What the exercise asks:
Where does the word "hospedagem" show up in the records? Copy every line that has it.

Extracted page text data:
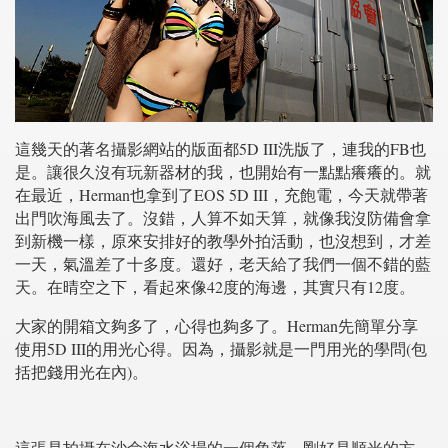
這幾天的著名攝影網站的版面都5D III洗版了，連我的FB也
是。讓很久沒有玩新器材的我，也開始有一點點癢癢的。就
在最近，Herman也拿到了EOS 5D III，充飽電，今天就帶著
出門吹海風去了。沒錯，人算不如天算，就像我沒防備會拿
到新機一樣，原來安排好的教學外拍活動，也沒想到，才差
一天，氣溫差了十多度。還好，老天給了我們一個不錯的藍
天。在晴空之下，看起來像42度的海邊，其實只有12度。
大家的開箱文夠多了，心得也夠多了。Herman先簡單分享
使用5D III的用光心得。因為，攝影就是一門用光的學問(包
括把錢用光在內)。
這張是拍攝在沙侖海水浴場的一個角落，剛好是順光的方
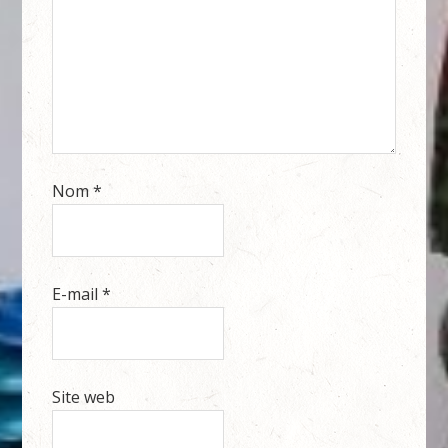
Nom
*
E-mail
*
Site web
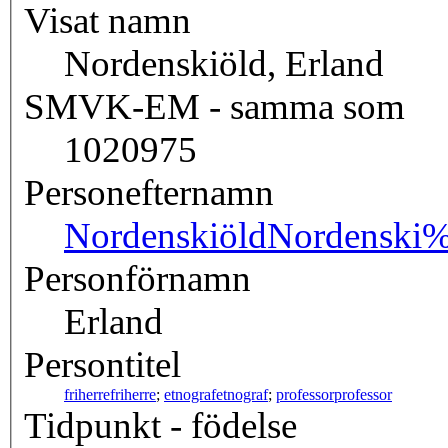
Visat namn
Nordenskiöld, Erland
SMVK-EM - samma som
1020975
Personefternamn
Nordenskiöld
Nordenski
Personförnamn
Erland
Persontitel
friherre
friherre
;
etnograf
etnograf
;
professor
professor
Tidpunkt - födelse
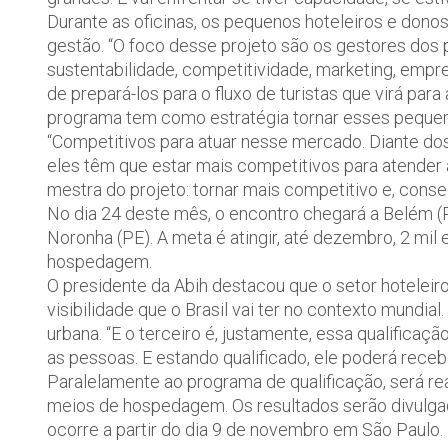
Durante as oficinas, os pequenos hoteleiros e don
gestão. “O foco desse projeto são os gestores do
sustentabilidade, competitividade, marketing, empr
de prepará-los para o fluxo de turistas que virá par
programa tem como estratégia tornar esses peque
“Competitivos para atuar nesse mercado. Diante dos
eles têm que estar mais competitivos para atender a
mestra do projeto: tornar mais competitivo e, cons
No dia 24 deste mês, o encontro chegará a Belém (
Noronha (PE). A meta é atingir, até dezembro, 2 mi
hospedagem.
O presidente da Abih destacou que o setor hoteleiro
visibilidade que o Brasil vai ter no contexto mundia
urbana. “E o terceiro é, justamente, essa qualificaçã
as pessoas. E estando qualificado, ele poderá receb
Paralelamente ao programa de qualificação, será r
meios de hospedagem. Os resultados serão divulgad
ocorre a partir do dia 9 de novembro em São Paulo.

Exercise response:
hospedagem.
meios de hospedagem. Os resultados serão divulgad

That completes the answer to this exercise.